[A]ccording to a study published by the Electronic Journal of Human Sexuality, nearly 70% of college students admit to having sent or received sexually suggestive text messages. Apps like Snapchat, make it easier than ever for students to share nude or partially nude images.
When one old white man went to college, students had sex. Lots of it. We also had cameras, but we didn’t necessarily take pictures of it. I know, without pics, it didn’t happen, but that was a time where people had actual real life experiences, and had yet to realize they were supposed to share them with everyone they knew with visual proof.
So times change. It was astounding to learn that nearly 70% of students sext. Of course, it’s similarly astounding to learn that many kids think tattoos are cool. Kids. But then, when we engaged in conduct that we knew would be frowned upon, we did so with the knowledge that it was something we try to keep quiet so that our parents didn’t make our lives miserable. It wasn’t that they didn’t know we were up to no good, but that we had the good sense not to let them know about it.
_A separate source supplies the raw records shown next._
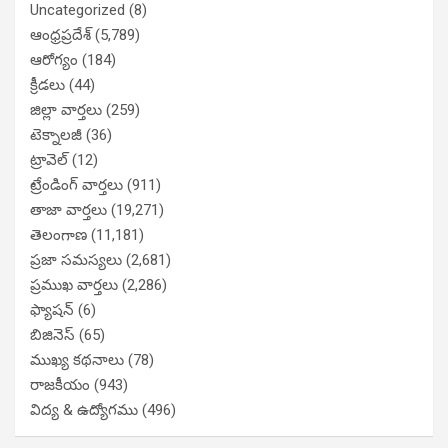
Uncategorized
(8)
ఆంధ్రప్రదేశ్
(5,789)
ఆరోగ్యం
(184)
క్రీడలు
(44)
జిల్లా వార్తలు
(259)
టెక్నాలజీ
(36)
ట్రావెల్
(12)
ట్రేండింగ్ వార్తలు
(911)
తాజా వార్తలు
(19,271)
తెలంగాణ
(11,181)
ప్రజా సమస్యలు
(2,681)
ప్రముఖ వార్తలు
(2,286)
ఫ్యాషన్
(6)
బిజినెస్
(65)
ముఖ్య కథనాలు
(78)
రాజకీయం
(943)
విద్య & ఉద్యోగము
(496)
But there is another prong to reason number 7, perhaps more disturbing than the first.
“For [college students] this is part of contemporary sexual expression and relationships,” says Danielle Citron, a law professor at University of Maryland who specializes in cybercrime. [Editorial note: Cybercrime doesn’t mean what you think it does.] “We want to encourage private sexual expression… but there’s got to be a sense of confidentiality.”
Up to this very moment, I was unaware that “we want to encourage private sexual expression” amongst college students. Allow it, perhaps. Tolerate it, for sure. But encourage it? That’s new to me. And I bet you can already see where this is going.
Julie Bogen, a senior at Wheaton College in Norton, Mass., agrees that sexual expression is hindered without laws in place to protect individual privacy.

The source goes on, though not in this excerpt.